[Dataset records Boundary: Start]
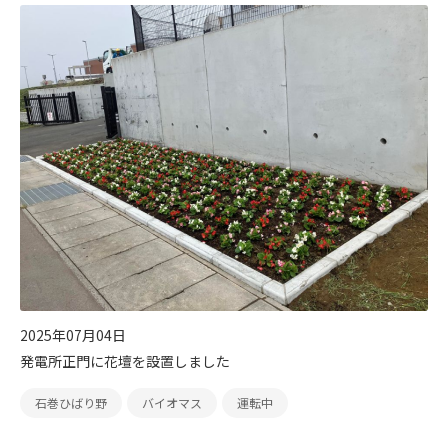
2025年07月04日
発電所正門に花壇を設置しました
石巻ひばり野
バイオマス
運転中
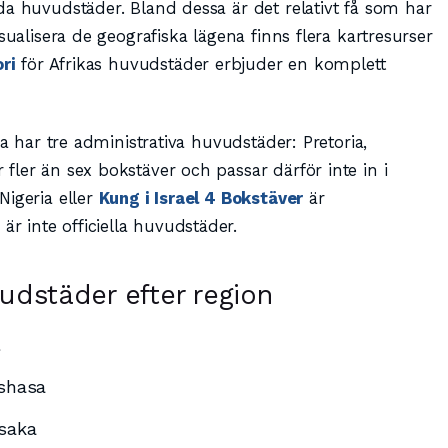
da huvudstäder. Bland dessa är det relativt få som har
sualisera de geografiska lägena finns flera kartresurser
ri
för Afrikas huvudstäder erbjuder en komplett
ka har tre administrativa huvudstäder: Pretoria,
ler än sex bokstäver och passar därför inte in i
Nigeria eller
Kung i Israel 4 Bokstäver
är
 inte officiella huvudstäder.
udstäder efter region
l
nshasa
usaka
[Dataset records Boundary: End]
[Dataset records Boundary: Start]
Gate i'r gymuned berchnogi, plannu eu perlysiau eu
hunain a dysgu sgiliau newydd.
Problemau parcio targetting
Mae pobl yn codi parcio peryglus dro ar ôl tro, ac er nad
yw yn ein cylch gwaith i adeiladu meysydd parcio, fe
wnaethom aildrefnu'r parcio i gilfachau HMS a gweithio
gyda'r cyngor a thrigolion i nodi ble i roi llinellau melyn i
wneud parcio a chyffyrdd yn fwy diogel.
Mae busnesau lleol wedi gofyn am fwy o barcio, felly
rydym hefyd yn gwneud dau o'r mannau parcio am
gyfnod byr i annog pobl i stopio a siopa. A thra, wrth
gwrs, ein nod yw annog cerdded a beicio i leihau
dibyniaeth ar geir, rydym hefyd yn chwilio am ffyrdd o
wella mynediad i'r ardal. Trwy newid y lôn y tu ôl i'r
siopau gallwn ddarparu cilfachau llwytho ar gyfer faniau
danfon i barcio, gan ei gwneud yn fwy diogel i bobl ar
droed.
[Dataset records Boundary: End]
• Activity:
A count is all that should be returned: the number of lines in these records containing the string "annog".

• Response to the task:
2